Unacceptable Miscellaneous:
Large Luggage, Electric Tools, Lamps, Furniture, Appliances, Blinds, TV’s, Computers, Wood Paper, Wrapping Paper, Office Supplies, Books, Car Seats,
Electronics, Strollers, CD’s and DVD’s.

Step 4. Go Donate in a Gaia box. If you do not know where there is a box in your neighborhood, then go to www.gaia-movement-usa.org and write you zip code in the box finder.

Although 75% of America’s waste is recyclable, we only recycle around 30% of it.”

Over 11 million tons of recyclable clothing, shoes, and textiles make their way into landfills each year. At Gaia, we strongly encourage people to recycle their textiles, with us, or with their local resale store.
Even further, we truly desire to see each of you go beyond recycling only textiles to eco-consciously disposing of all recyclables you come into contact with, from plastics to aluminum, cardboard and paper to anything that can be kept out of landfills by using one of these 5 R’s. below:

  • Refuse – plastic bags, straws, cutlery, etc.
  • Reduce – use of plastic in packaging.
  • Reuse – versus disposing; may include repair.
  • Recycle – into same or another product.
  • Repurpose – use an item for something else.


Refuse – plastic bags, straws, cutlery, etc.

The first “R” is to refuse plastic bags, straws, cutlery, etc. When out and about, it is so easy to stop by a store and buy an item and simply accept a plastic bag upon purchasing that item. If it is something small, choose instead to carry the product(s) out of the store in your hand or purse after purchasing. Even better, place a few reusable grocery bags in your trunk, and put them back in there after unloading each time when you get home. That way, you are never in need of a plastic bag even if you’re simply making a quick stop on your way home from work.

Refuse straws and plastic cutlery by drinking with an open lid or also stocking your car with reusable straws and cutlery when out and about. Go one step further and bring your own reusable travel cup. These are small items that could even fit in your purse or backpack if you use alternative transportation getting around in daily life. Small efforts go a long way in helping reduce your carbon footprint. According to a study done by the University of Georgia, 18 billion pounds of plastic trash winds up in our oceans each year. To put that in perspective, it’s enough trash to cover every foot of coastline around the world with five full trash bags of plastic…compounding every year.


Reduce – use of plastic in packaging.

The second “R” is to “Reduce” the use of plastic in packaging. An example of an alternative to plastics in packaging is the use of banana leaves in parts of Asia. Biodegradable types of packaging are starting to pop up. Use of recycled textiles and other recycled materials. The United States throws away $11.4 billion worth of recyclable containers and packaging every year.” The other part of the problem is simply reducing the need for this packaging with creative solutions. The amount of plastic film and wrap produced annually could shrink-wrap the state of Texas.

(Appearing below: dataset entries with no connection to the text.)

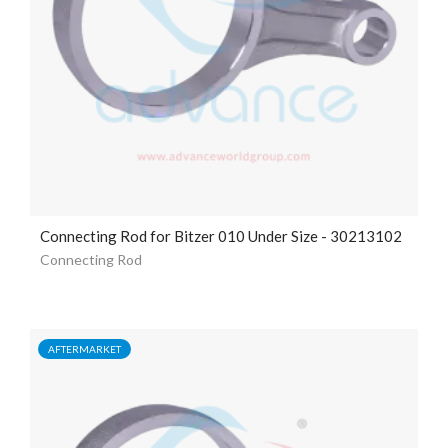
Connecting Rod for Bitzer 010 Under Size - 30213102
Connecting Rod
AFTERMARKET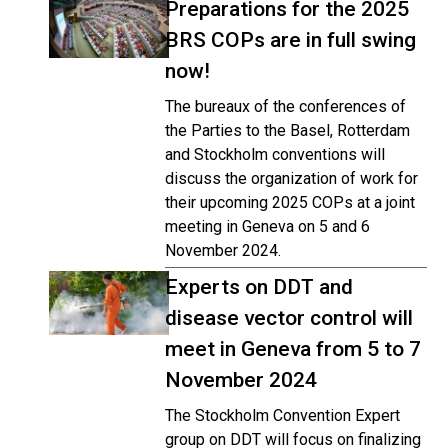
Preparations for the 2025
BRS COPs are in full swing
now!
The bureaux of the conferences of
the Parties to the Basel, Rotterdam
and Stockholm conventions will
discuss the organization of work for
their upcoming 2025 COPs at a joint
meeting in Geneva on 5 and 6
November 2024.
Experts on DDT and
disease vector control will
meet in Geneva from 5 to 7
November 2024
The Stockholm Convention Expert
group on DDT will focus on finalizing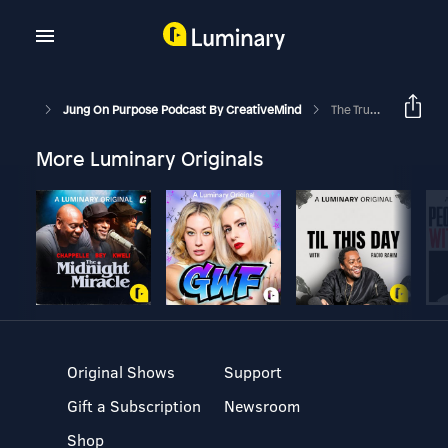
Jung On Purpose Podcast By CreativeMind
The Truth About Imposter Syndrome
More Luminary Originals
Original Shows
Support
Gift a Subscription
Newsroom
Shop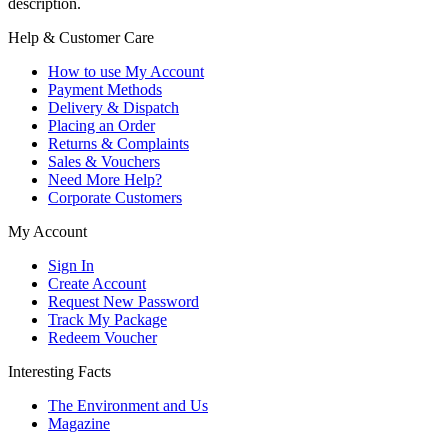
description.
Help & Customer Care
How to use My Account
Payment Methods
Delivery & Dispatch
Placing an Order
Returns & Complaints
Sales & Vouchers
Need More Help?
Corporate Customers
My Account
Sign In
Create Account
Request New Password
Track My Package
Redeem Voucher
Interesting Facts
The Environment and Us
Magazine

Reuse – versus disposing; may include repair.

In our consumer-driven society, we often choose to throw away something when it needs repair rather than taking time to mend it or have it mended. A hundred years ago this was not the case. Most belongings were made with high quality and longevity in mind, so when they did break or need mending, there were shops in place or know how by the public in fixing these items at home. Many women sewed the family’s clothes, so when there was a rip in the fabric or a hole in a sock, repairs were easy and done right at home. This newer proliferation of consumerism and the ease it brings in replacing rather than repairing has led to an overabundance of items ending up in our landfills when they could have lasted longer with a bit of loving repair. Our third “R” is “Reuse” – versus disposing, which may include repair. Learning the basics of sewing can help many of your textiles have a longer shelf life at home and making good use of YouTube videos can also help in minor repairs of items around the house. With landfills reaching their limits, it is increasingly important that we seek out items that are made with high quality and return to the mindset of repair and restoration over replacement.

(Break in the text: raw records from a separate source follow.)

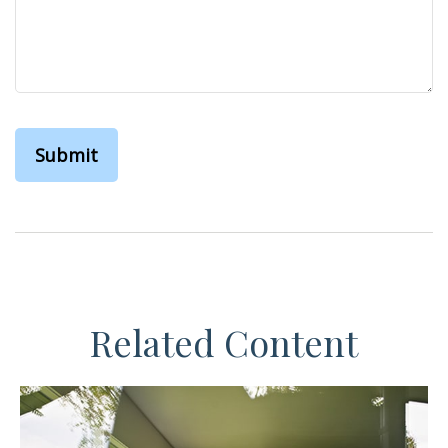
Related Content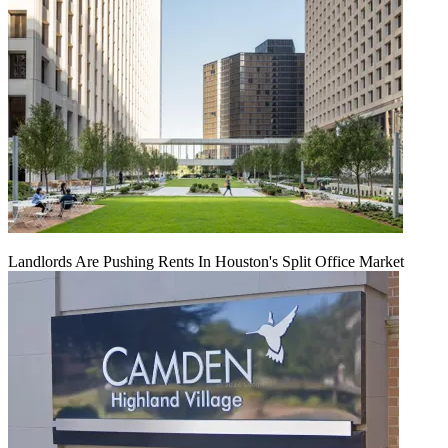
Landlords Are Pushing Rents In Houston's Split Office Market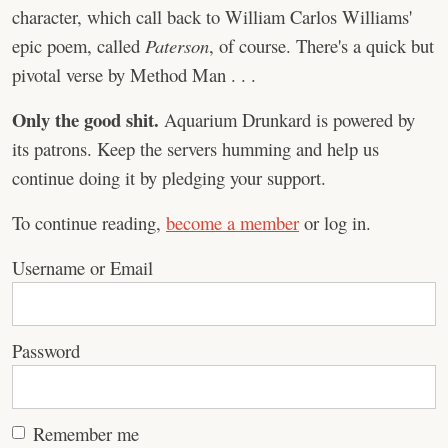
character, which call back to William Carlos Williams'
epic poem, called
Paterson
, of course. There's a quick but
pivotal verse by Method Man . . .
Only the good shit.
Aquarium Drunkard is powered by
its patrons. Keep the servers humming and help us
continue doing it by pledging your support.
To continue reading,
become a member
or log in.
Username or Email
Password
Remember me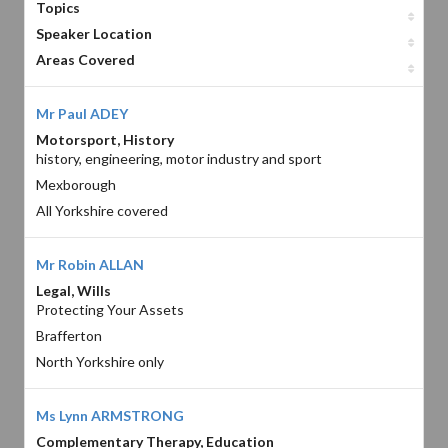
Topics
Speaker Location
Areas Covered
Mr Paul ADEY
Motorsport, History
history, engineering, motor industry and sport
Mexborough
All Yorkshire covered
Mr Robin ALLAN
Legal, Wills
Protecting Your Assets
Brafferton
North Yorkshire only
Ms Lynn ARMSTRONG
Complementary Therapy, Education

Recycle – into same or another product.

The fourth “R” is “Recycle” – into the same or another product. Reuse and recycle are often confused terms so a simple explanation to differentiate the two is that reuse involves using the same product in its original form for the same or a different purpose. Recycling is a process and involves turning one product into a new product so as not to waste the material. Recycling can involve numerous products, from cans to paper to textiles to plastic bottles, and much more. Some even make businesses out of collecting and creating art to sell with other people’s recycled goods. You can recycle paper down to pulp and create new paper or recycle blue jeans into insulation for homes.

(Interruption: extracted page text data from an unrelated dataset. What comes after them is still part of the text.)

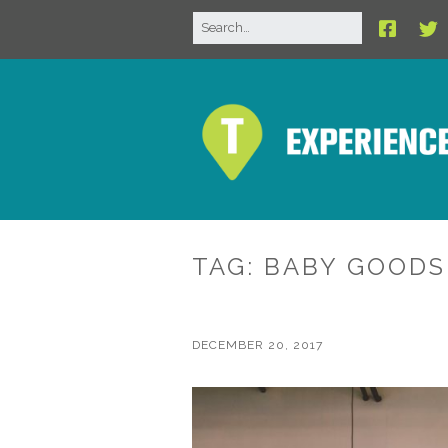
TAG:
BABY GOODS
DECEMBER 20, 2017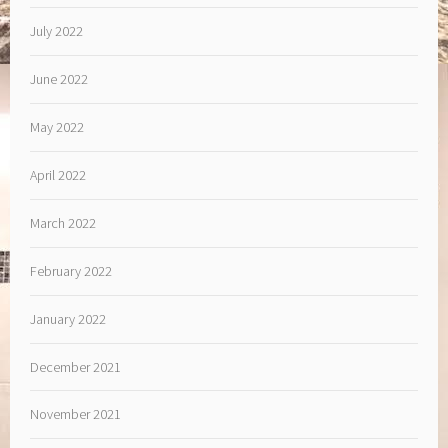
July 2022
June 2022
May 2022
April 2022
March 2022
February 2022
January 2022
December 2021
November 2021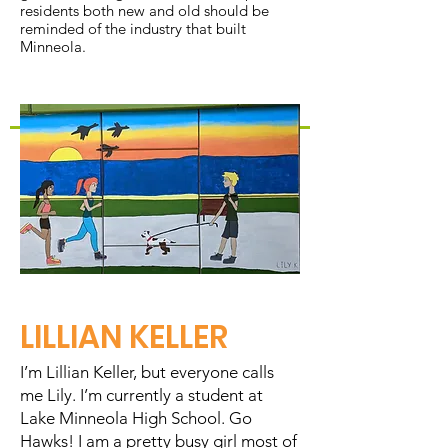
residents both new and old should be
reminded of the industry that built
Minneola.
LILLIAN KELLER
I’m Lillian Keller, but everyone calls
me Lily. I’m currently a student at
Lake Minneola High School. Go
Hawks! I am a pretty busy girl most of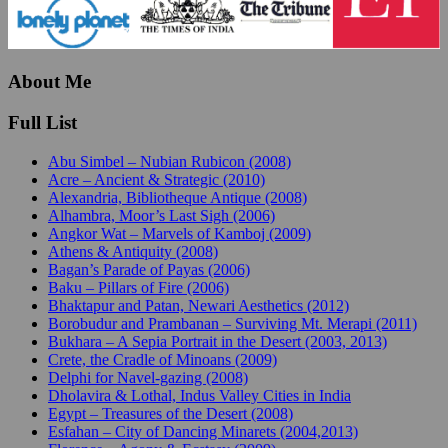
About Me
Full List
Abu Simbel – Nubian Rubicon (2008)
Acre – Ancient & Strategic (2010)
Alexandria, Bibliotheque Antique (2008)
Alhambra, Moor’s Last Sigh (2006)
Angkor Wat – Marvels of Kamboj (2009)
Athens & Antiquity (2008)
Bagan’s Parade of Payas (2006)
Baku – Pillars of Fire (2006)
Bhaktapur and Patan, Newari Aesthetics (2012)
Borobudur and Prambanan – Surviving Mt. Merapi (2011)
Bukhara – A Sepia Portrait in the Desert (2003, 2013)
Crete, the Cradle of Minoans (2009)
Delphi for Navel-gazing (2008)
Dholavira & Lothal, Indus Valley Cities in India
Egypt – Treasures of the Desert (2008)
Esfahan – City of Dancing Minarets (2004,2013)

There are many ways that recycling companies have figured out how to create new products from older products with life still left in them. As many of you know, the heart of who we are at Gaia is about educating our community. Knowledge has been growing in the problem of textiles in landfills, and so has the pursuit of creating a closed loop of textiles and fashion. Over 11 million tons of recyclable clothing, shoes and textiles make their way into landfills each year. Donating your textiles to resale stores and donation bins is one big way you can give your textiles another life. The same is true of other goods in your home with regards to being recycled versus placed out by the curb on trash day. Textiles can be recycled in almost every case, with the majority reused and resold in other countries. Other textiles are recycled and cut into wiping rags, and others are recycled and broken down into fibers to make filling for car seats, insulation and other products.


Repurpose – use an item for something else.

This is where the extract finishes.